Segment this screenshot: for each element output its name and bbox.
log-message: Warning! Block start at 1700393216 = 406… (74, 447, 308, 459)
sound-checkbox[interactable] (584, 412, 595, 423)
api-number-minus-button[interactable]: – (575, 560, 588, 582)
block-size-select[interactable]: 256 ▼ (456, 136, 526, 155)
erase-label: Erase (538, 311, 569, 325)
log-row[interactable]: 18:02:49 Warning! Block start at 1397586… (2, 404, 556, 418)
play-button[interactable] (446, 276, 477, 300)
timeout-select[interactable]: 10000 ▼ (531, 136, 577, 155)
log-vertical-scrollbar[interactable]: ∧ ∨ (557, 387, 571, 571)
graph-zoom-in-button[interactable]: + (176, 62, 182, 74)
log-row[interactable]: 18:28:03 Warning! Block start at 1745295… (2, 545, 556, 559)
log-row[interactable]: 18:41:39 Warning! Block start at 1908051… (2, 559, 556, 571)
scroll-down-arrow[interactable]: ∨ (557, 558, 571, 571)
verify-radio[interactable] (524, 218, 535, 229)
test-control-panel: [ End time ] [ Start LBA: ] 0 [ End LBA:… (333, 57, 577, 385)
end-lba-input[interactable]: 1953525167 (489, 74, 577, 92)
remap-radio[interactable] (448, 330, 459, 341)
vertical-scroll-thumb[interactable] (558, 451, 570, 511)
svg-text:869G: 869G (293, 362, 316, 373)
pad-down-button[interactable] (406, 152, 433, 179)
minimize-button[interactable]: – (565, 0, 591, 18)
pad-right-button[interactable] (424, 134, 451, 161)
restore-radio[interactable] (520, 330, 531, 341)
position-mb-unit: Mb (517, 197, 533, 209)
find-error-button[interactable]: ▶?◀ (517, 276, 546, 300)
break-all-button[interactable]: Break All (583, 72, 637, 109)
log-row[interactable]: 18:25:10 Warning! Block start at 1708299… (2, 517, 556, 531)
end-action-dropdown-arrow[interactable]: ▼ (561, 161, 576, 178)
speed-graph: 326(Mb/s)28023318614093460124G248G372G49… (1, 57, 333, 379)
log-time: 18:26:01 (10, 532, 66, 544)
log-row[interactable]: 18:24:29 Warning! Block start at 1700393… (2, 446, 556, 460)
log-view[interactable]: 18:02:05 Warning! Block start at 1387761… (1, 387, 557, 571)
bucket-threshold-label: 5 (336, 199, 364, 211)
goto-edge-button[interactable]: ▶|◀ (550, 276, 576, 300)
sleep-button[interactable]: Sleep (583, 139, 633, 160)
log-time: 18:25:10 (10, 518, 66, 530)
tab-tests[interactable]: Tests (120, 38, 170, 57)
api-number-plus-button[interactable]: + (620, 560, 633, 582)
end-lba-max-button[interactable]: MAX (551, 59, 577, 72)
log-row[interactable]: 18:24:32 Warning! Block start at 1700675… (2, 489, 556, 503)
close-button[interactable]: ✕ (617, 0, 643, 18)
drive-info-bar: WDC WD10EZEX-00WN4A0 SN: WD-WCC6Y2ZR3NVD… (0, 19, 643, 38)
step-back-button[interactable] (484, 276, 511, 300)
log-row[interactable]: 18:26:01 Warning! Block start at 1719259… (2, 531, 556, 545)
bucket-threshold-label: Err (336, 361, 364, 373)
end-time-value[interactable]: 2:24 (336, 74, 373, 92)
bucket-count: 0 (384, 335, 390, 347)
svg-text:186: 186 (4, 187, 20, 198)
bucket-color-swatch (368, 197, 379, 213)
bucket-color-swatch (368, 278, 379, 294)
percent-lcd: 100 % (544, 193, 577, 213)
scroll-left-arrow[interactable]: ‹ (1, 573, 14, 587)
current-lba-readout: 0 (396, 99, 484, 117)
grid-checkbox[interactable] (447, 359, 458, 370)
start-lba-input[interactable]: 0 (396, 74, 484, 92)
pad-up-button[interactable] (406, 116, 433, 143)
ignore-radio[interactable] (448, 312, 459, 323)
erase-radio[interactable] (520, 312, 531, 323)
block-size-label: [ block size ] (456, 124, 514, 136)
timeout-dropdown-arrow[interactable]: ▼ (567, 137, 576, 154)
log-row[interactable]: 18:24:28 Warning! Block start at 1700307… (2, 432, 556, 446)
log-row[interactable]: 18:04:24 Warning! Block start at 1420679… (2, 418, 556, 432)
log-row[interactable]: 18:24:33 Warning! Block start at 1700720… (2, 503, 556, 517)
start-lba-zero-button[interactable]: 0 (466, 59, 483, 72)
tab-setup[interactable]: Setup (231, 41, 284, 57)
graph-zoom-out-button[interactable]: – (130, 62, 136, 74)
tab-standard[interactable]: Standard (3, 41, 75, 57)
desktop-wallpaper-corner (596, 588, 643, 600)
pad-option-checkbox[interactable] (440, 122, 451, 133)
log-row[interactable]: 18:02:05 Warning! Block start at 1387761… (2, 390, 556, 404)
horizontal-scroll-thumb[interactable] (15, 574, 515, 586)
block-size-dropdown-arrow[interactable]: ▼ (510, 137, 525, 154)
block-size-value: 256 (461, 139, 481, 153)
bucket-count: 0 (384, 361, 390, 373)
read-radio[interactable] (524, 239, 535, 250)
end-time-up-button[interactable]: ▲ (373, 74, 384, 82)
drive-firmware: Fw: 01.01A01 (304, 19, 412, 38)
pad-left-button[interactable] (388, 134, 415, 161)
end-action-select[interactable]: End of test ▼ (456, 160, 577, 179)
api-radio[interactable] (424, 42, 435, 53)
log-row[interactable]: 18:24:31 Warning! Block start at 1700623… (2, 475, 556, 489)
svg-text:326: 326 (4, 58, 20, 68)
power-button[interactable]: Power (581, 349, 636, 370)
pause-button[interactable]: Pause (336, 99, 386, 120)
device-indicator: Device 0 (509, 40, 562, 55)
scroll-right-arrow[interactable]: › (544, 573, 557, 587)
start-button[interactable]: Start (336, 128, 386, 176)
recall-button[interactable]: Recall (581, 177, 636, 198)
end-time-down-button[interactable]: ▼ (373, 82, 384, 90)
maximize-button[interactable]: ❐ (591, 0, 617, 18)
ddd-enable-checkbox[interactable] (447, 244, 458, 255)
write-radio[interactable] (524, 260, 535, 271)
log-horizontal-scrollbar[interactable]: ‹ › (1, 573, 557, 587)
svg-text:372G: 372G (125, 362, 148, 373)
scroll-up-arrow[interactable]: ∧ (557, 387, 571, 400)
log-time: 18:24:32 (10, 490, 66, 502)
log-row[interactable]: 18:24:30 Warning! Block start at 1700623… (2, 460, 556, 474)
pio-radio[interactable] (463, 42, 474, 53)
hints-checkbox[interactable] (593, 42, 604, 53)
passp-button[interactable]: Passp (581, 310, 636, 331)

[Problem details]
Would you please write out the entries again exactly?

[Task solution]
Segment this screenshot: for each element output its name and bbox.
log-message: Warning! Block start at 1700393216 = 406… (74, 447, 308, 459)
sound-checkbox[interactable] (584, 412, 595, 423)
api-number-minus-button[interactable]: – (575, 560, 588, 582)
block-size-select[interactable]: 256 ▼ (456, 136, 526, 155)
erase-label: Erase (538, 311, 569, 325)
log-row[interactable]: 18:02:49 Warning! Block start at 1397586… (2, 404, 556, 418)
play-button[interactable] (446, 276, 477, 300)
timeout-select[interactable]: 10000 ▼ (531, 136, 577, 155)
log-vertical-scrollbar[interactable]: ∧ ∨ (557, 387, 571, 571)
graph-zoom-in-button[interactable]: + (176, 62, 182, 74)
log-row[interactable]: 18:28:03 Warning! Block start at 1745295… (2, 545, 556, 559)
log-row[interactable]: 18:41:39 Warning! Block start at 1908051… (2, 559, 556, 571)
scroll-down-arrow[interactable]: ∨ (557, 558, 571, 571)
verify-radio[interactable] (524, 218, 535, 229)
test-control-panel: [ End time ] [ Start LBA: ] 0 [ End LBA:… (333, 57, 577, 385)
end-lba-input[interactable]: 1953525167 (489, 74, 577, 92)
remap-radio[interactable] (448, 330, 459, 341)
vertical-scroll-thumb[interactable] (558, 451, 570, 511)
svg-text:869G: 869G (293, 362, 316, 373)
pad-down-button[interactable] (406, 152, 433, 179)
minimize-button[interactable]: – (565, 0, 591, 18)
pad-right-button[interactable] (424, 134, 451, 161)
restore-radio[interactable] (520, 330, 531, 341)
position-mb-unit: Mb (517, 197, 533, 209)
find-error-button[interactable]: ▶?◀ (517, 276, 546, 300)
break-all-button[interactable]: Break All (583, 72, 637, 109)
log-row[interactable]: 18:25:10 Warning! Block start at 1708299… (2, 517, 556, 531)
end-action-dropdown-arrow[interactable]: ▼ (561, 161, 576, 178)
speed-graph: 326(Mb/s)28023318614093460124G248G372G49… (1, 57, 333, 379)
log-time: 18:26:01 (10, 532, 66, 544)
log-row[interactable]: 18:24:29 Warning! Block start at 1700393… (2, 446, 556, 460)
log-view[interactable]: 18:02:05 Warning! Block start at 1387761… (1, 387, 557, 571)
bucket-threshold-label: 5 (336, 199, 364, 211)
goto-edge-button[interactable]: ▶|◀ (550, 276, 576, 300)
sleep-button[interactable]: Sleep (583, 139, 633, 160)
log-time: 18:25:10 (10, 518, 66, 530)
tab-tests[interactable]: Tests (120, 38, 170, 57)
api-number-plus-button[interactable]: + (620, 560, 633, 582)
end-lba-max-button[interactable]: MAX (551, 59, 577, 72)
log-row[interactable]: 18:24:32 Warning! Block start at 1700675… (2, 489, 556, 503)
close-button[interactable]: ✕ (617, 0, 643, 18)
drive-info-bar: WDC WD10EZEX-00WN4A0 SN: WD-WCC6Y2ZR3NVD… (0, 19, 643, 38)
step-back-button[interactable] (484, 276, 511, 300)
log-row[interactable]: 18:26:01 Warning! Block start at 1719259… (2, 531, 556, 545)
bucket-threshold-label: Err (336, 361, 364, 373)
end-time-value[interactable]: 2:24 (336, 74, 373, 92)
bucket-count: 0 (384, 335, 390, 347)
svg-text:186: 186 (4, 187, 20, 198)
bucket-color-swatch (368, 197, 379, 213)
bucket-color-swatch (368, 278, 379, 294)
percent-lcd: 100 % (544, 193, 577, 213)
scroll-left-arrow[interactable]: ‹ (1, 573, 14, 587)
current-lba-readout: 0 (396, 99, 484, 117)
grid-checkbox[interactable] (447, 359, 458, 370)
start-lba-input[interactable]: 0 (396, 74, 484, 92)
pad-up-button[interactable] (406, 116, 433, 143)
ignore-radio[interactable] (448, 312, 459, 323)
erase-radio[interactable] (520, 312, 531, 323)
block-size-label: [ block size ] (456, 124, 514, 136)
timeout-dropdown-arrow[interactable]: ▼ (567, 137, 576, 154)
log-row[interactable]: 18:24:28 Warning! Block start at 1700307… (2, 432, 556, 446)
log-row[interactable]: 18:04:24 Warning! Block start at 1420679… (2, 418, 556, 432)
log-row[interactable]: 18:24:33 Warning! Block start at 1700720… (2, 503, 556, 517)
start-lba-zero-button[interactable]: 0 (466, 59, 483, 72)
tab-setup[interactable]: Setup (231, 41, 284, 57)
graph-zoom-out-button[interactable]: – (130, 62, 136, 74)
tab-standard[interactable]: Standard (3, 41, 75, 57)
desktop-wallpaper-corner (596, 588, 643, 600)
pad-option-checkbox[interactable] (440, 122, 451, 133)
log-row[interactable]: 18:02:05 Warning! Block start at 1387761… (2, 390, 556, 404)
horizontal-scroll-thumb[interactable] (15, 574, 515, 586)
block-size-dropdown-arrow[interactable]: ▼ (510, 137, 525, 154)
block-size-value: 256 (461, 139, 481, 153)
bucket-count: 0 (384, 361, 390, 373)
read-radio[interactable] (524, 239, 535, 250)
end-time-up-button[interactable]: ▲ (373, 74, 384, 82)
drive-firmware: Fw: 01.01A01 (304, 19, 412, 38)
pad-left-button[interactable] (388, 134, 415, 161)
end-action-select[interactable]: End of test ▼ (456, 160, 577, 179)
api-radio[interactable] (424, 42, 435, 53)
log-row[interactable]: 18:24:31 Warning! Block start at 1700623… (2, 475, 556, 489)
svg-text:326: 326 (4, 58, 20, 68)
power-button[interactable]: Power (581, 349, 636, 370)
pause-button[interactable]: Pause (336, 99, 386, 120)
device-indicator: Device 0 (509, 40, 562, 55)
scroll-right-arrow[interactable]: › (544, 573, 557, 587)
start-button[interactable]: Start (336, 128, 386, 176)
recall-button[interactable]: Recall (581, 177, 636, 198)
end-time-down-button[interactable]: ▼ (373, 82, 384, 90)
maximize-button[interactable]: ❐ (591, 0, 617, 18)
ddd-enable-checkbox[interactable] (447, 244, 458, 255)
write-radio[interactable] (524, 260, 535, 271)
log-horizontal-scrollbar[interactable]: ‹ › (1, 573, 557, 587)
svg-text:372G: 372G (125, 362, 148, 373)
scroll-up-arrow[interactable]: ∧ (557, 387, 571, 400)
log-time: 18:24:32 (10, 490, 66, 502)
log-row[interactable]: 18:24:30 Warning! Block start at 1700623… (2, 460, 556, 474)
pio-radio[interactable] (463, 42, 474, 53)
hints-checkbox[interactable] (593, 42, 604, 53)
passp-button[interactable]: Passp (581, 310, 636, 331)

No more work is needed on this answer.